> [The task] If a line of the records contains the string "could", copy it out.
• • • • • • •
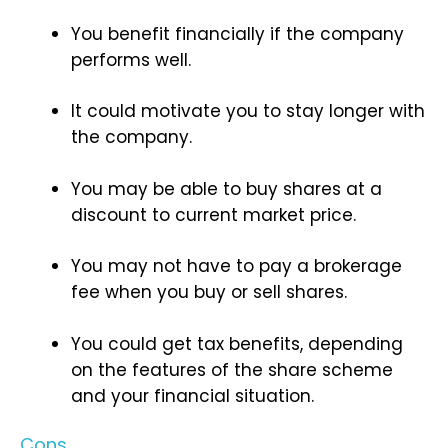
You benefit financially if the company
performs well.
It could motivate you to stay longer with
the company.
You may be able to buy shares at a
discount to current market price.
You may not have to pay a brokerage
fee when you buy or sell shares.
You could get tax benefits, depending
on the features of the share scheme
and your financial situation.
Cons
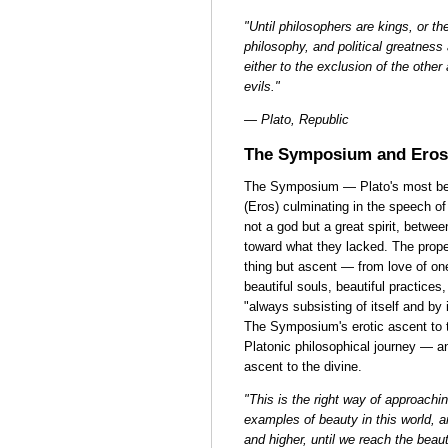
"Until philosophers are kings, or th
philosophy, and political greatne
either to the exclusion of the other
evils."
— Plato, Republic
The Symposium and Eros
The Symposium — Plato's most beau
(Eros) culminating in the speech o
not a god but a great spirit, betw
toward what they lacked. The proper
thing but ascent — from love of one 
beautiful souls, beautiful practices
"always subsisting of itself and by 
The Symposium's erotic ascent to t
Platonic philosophical journey — an
ascent to the divine.
"This is the right way of approachin
examples of beauty in this world, 
and higher, until we reach the beauti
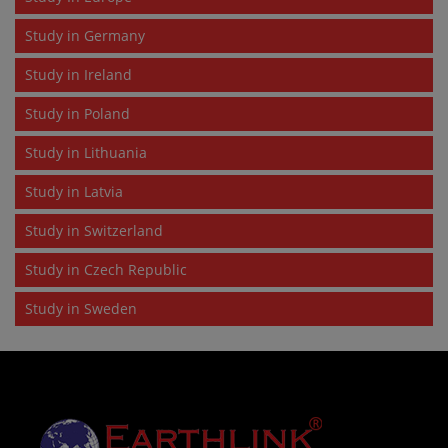
Study in Germany
Study in Ireland
Study in Poland
Study in Lithuania
Study in Latvia
Study in Switzerland
Study in Czech Republic
Study in Sweden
• • • • • • •
> [Response area]
It could motivate you to stay longer with
You could get tax benefits, depending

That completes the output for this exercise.